Boris Johnson “entsetzt und zutiefst traurig”, nachdem 31 Menschen im Channel gestorben sind – Video
Boris Johnson “entsetzt und zutiefst traurig”, nachdem 31 Menschen im Channel gestorben sind – Video

Die Begründung lautet: Je feindseliger und härter die Politik, desto geringer ist die Wahrscheinlichkeit, dass Männer, Frauen und Kinder ihr Leben durch Menschenhändler riskieren. Es ist eine viel zu einfache Annahme, die in erster Linie auf Abschreckung, Kontrolle und Durchsetzung beruht. Es wird scheitern, weil das Problem komplexer und nuancierter ist. Eine ausgeklügeltere, intelligentere und menschlichere Reaktion ist erforderlich.

Die Regierung muss akzeptieren, dass, wenn es sicherere und regelmäßigere Routen für die Menschen gäbe – wie ein umfassendes Umsiedlungsprogramm, humanitäre Visa und reformierte Regeln für die Familienzusammenführung – weniger Menschen das Bedürfnis hätten, in der ersten Zeit so gefährliche Reisen zu unternehmen Platz. Sowohl die Labour- als auch die konservativen Regierungen haben in den letzten Jahrzehnten durch drakonischere Asyl- und Einwanderungsgesetze, die die Menschen gezwungen haben, stattdessen gefährliche Reisen zu unternehmen, sichere Wege eingeschränkt. Ein ambitionierter Ausbau der sicheren Routen ist dringend erforderlich.

Viele Asylsuchende haben keine andere Möglichkeit, als eine Reise über das Land zu unternehmen. In den letzten sieben Jahrzehnten, seit Großbritannien beim Aufbau der UN-Flüchtlingskonvention 1951, sind viele Tausend aus ihren Heimatländern geflohen – darunter vor ethnischen Säuberungen auf dem Balkan, Folter in Simbabwe und Krieg in Syrien – und haben gefährliche Wege in unser Land genommen. Ihnen wurde bei ihrer Ankunft ein faires Verfahren auf britischem Boden gewährt. Dieses Prinzip, das seit Winston Churchill von Premierministern aller Couleur verteidigt wurde, sollte bis heute fortgesetzt werden. Und um die riskanten Reisen zu vermeiden, könnten Menschen ein humanitäres Visum beantragen, damit sie sicher an unsere Küsten reisen können, um Asyl zu beantragen.

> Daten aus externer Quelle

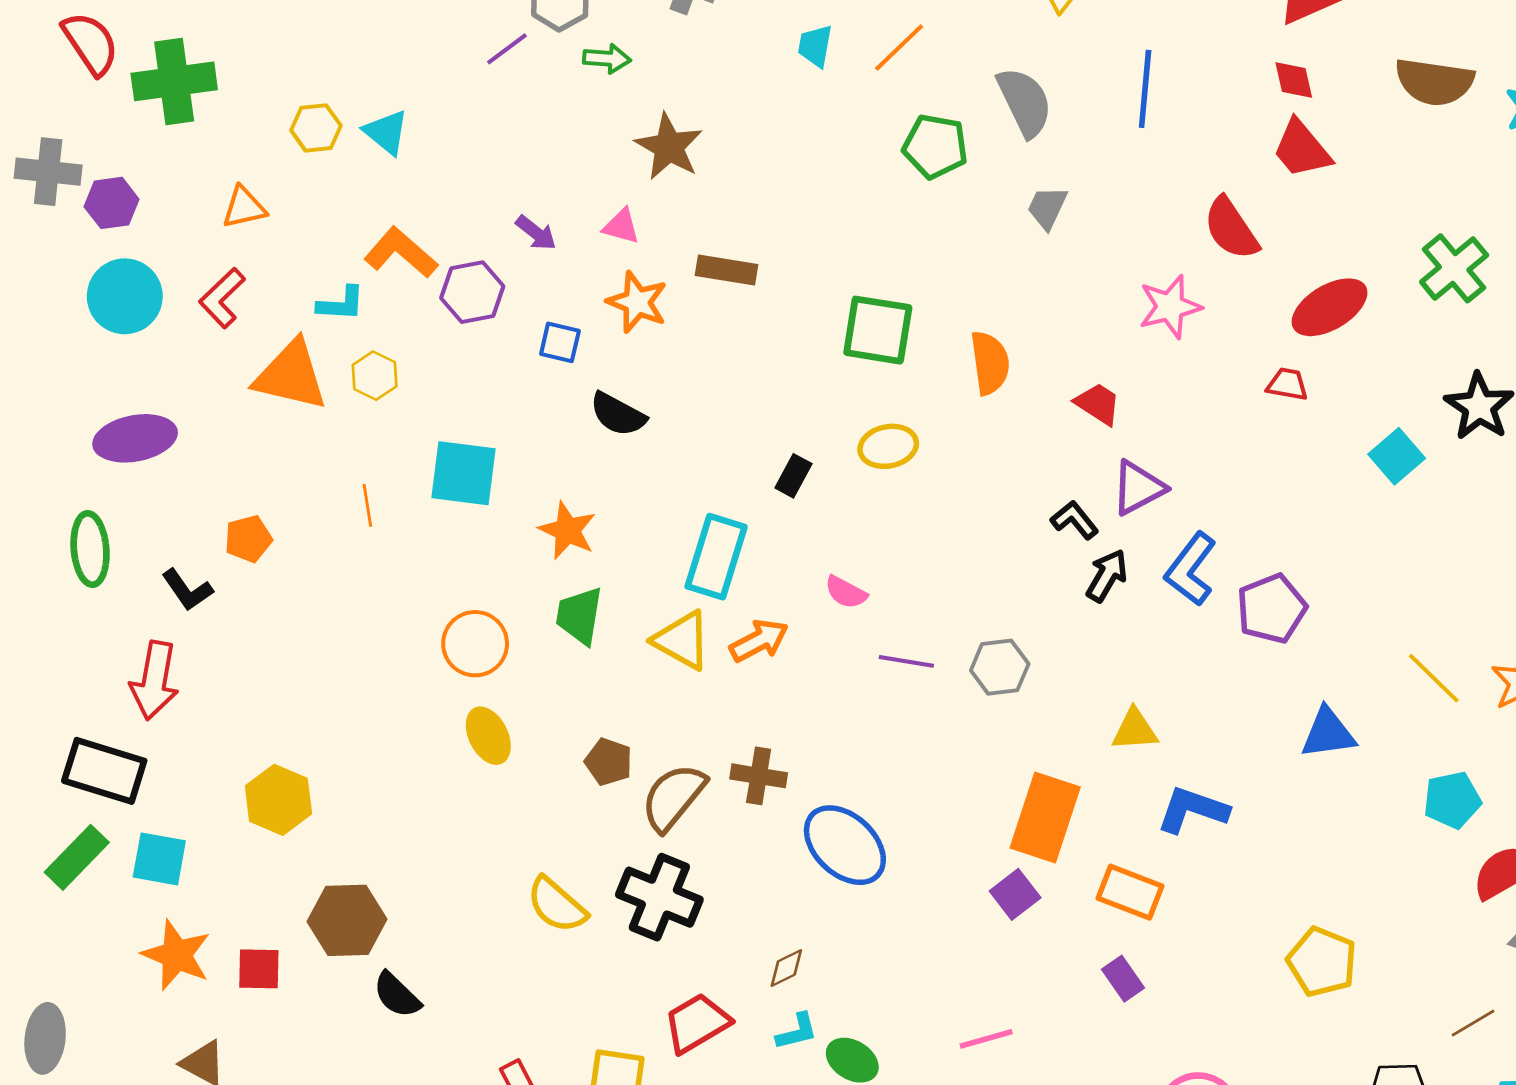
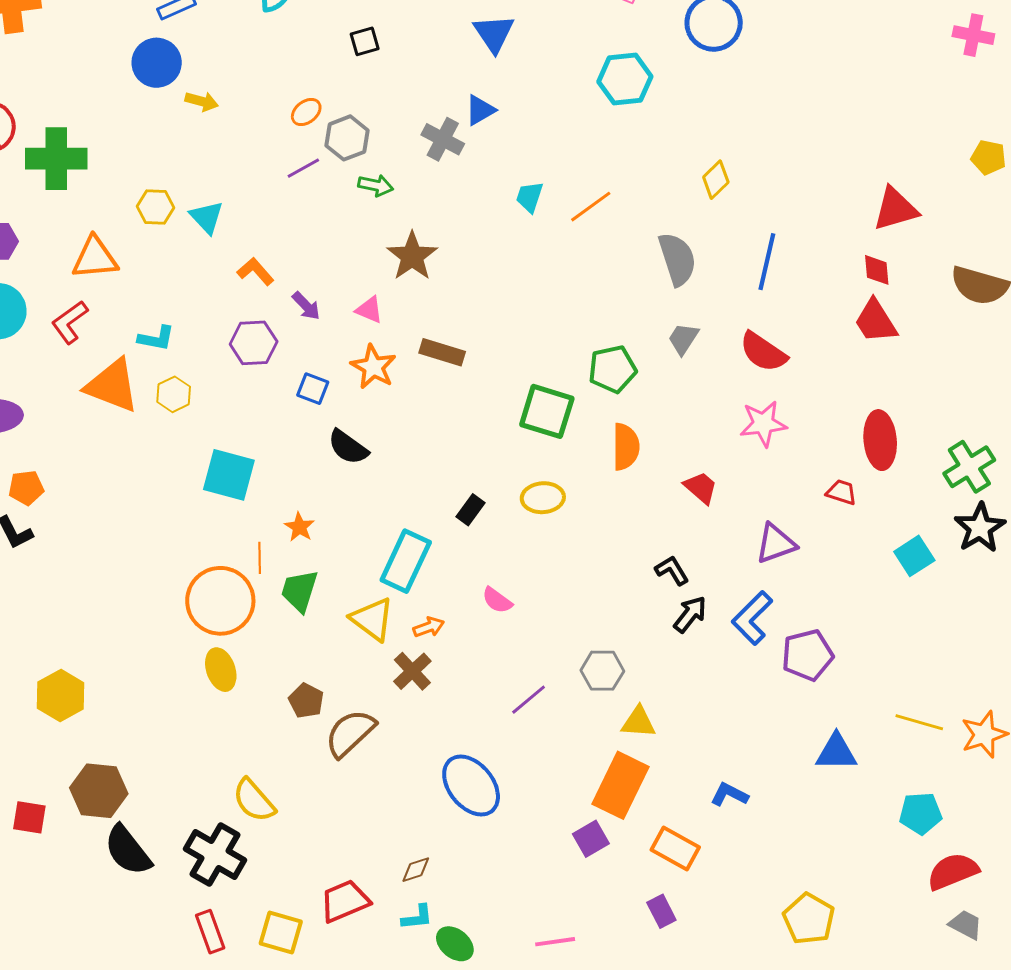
green pentagon: (935, 146) -> (612, 369), moved, turned -30
orange triangle: (244, 207) -> (95, 258), size x1.4
red semicircle: (1231, 228) -> (763, 352), moved, turned -30
orange L-shape: (401, 253) -> (256, 271), moved, size x0.7
green cross: (1454, 268) -> (969, 467), moved
red ellipse: (1330, 307) -> (880, 440), turned -72
purple triangle: (1138, 488) -> (776, 544), moved
orange line: (367, 505) -> (260, 558), moved
orange star: (567, 530) -> (299, 527), size x0.7
orange pentagon: (248, 539) -> (26, 488), moved
orange arrow: (759, 641) -> (429, 627), size x0.7
orange circle: (475, 644) -> (220, 601), size x1.4
purple line: (906, 661) -> (529, 700), moved, turned -57
yellow line: (1434, 678) -> (919, 722), turned -36
yellow triangle: (1135, 730) -> (639, 722), moved
brown cross: (759, 776) -> (412, 671), moved, turned 30
blue L-shape: (1193, 810) -> (729, 795), size x0.7
black cross: (659, 897) -> (215, 855), moved
black semicircle: (397, 995) -> (128, 850), size x1.4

Asylsuchende haben das Recht, nach Großbritannien zu kommen, und das tun sie oft, weil sie familiäre oder soziale Verbindungen haben oder etwas Englisch sprechen. Weitaus mehr – dreimal mehr im Fall Deutschlands und doppelt so viele im Fall Frankreichs – entscheiden sich, anderswo in Europa Asyl zu suchen. Als Unterzeichner der Konvention sollte das Vereinigte Königreich denjenigen, die sich dafür entscheiden, hier einen Asylantrag zu stellen, die Möglichkeit geben, dies zu tun.

Die Bewegung von Menschen auf der Suche nach Sicherheit ist nicht nur eine politische Herausforderung für unsere Regierung, sondern auch eine, mit der Europa und andere westliche Nationen konfrontiert sind. Wie der Klimawandel erfordert er daher eine multilaterale Antwort – die Zusammenarbeit mit anderen Ländern. Dazu gehört die Zusammenarbeit, um die Faktoren anzugehen, die Menschen dazu zwingen, Sicherheit zu suchen. Mechanismen, die die Teile der Welt, aus denen Menschen fliehen, stabilisieren und bereichern werden, sind von entscheidender Bedeutung. Global Britain könnte versuchen, bei der Bewältigung dieser globalen Herausforderung eine führende Rolle zu spielen.

Die schrecklichen Todesfälle im Kanal erfordern, dass die Regierung sicherlich innehält und noch einmal nachdenkt. Weniger leere Rhetorik, intelligenterer Realismus, weniger nationalistisches Gehabe, mehr globale Führung und vor allem weniger strafende Kontrolle. Aber am Ende des Tages ist mehr menschliches Mitgefühl das, was wir wirklich brauchen.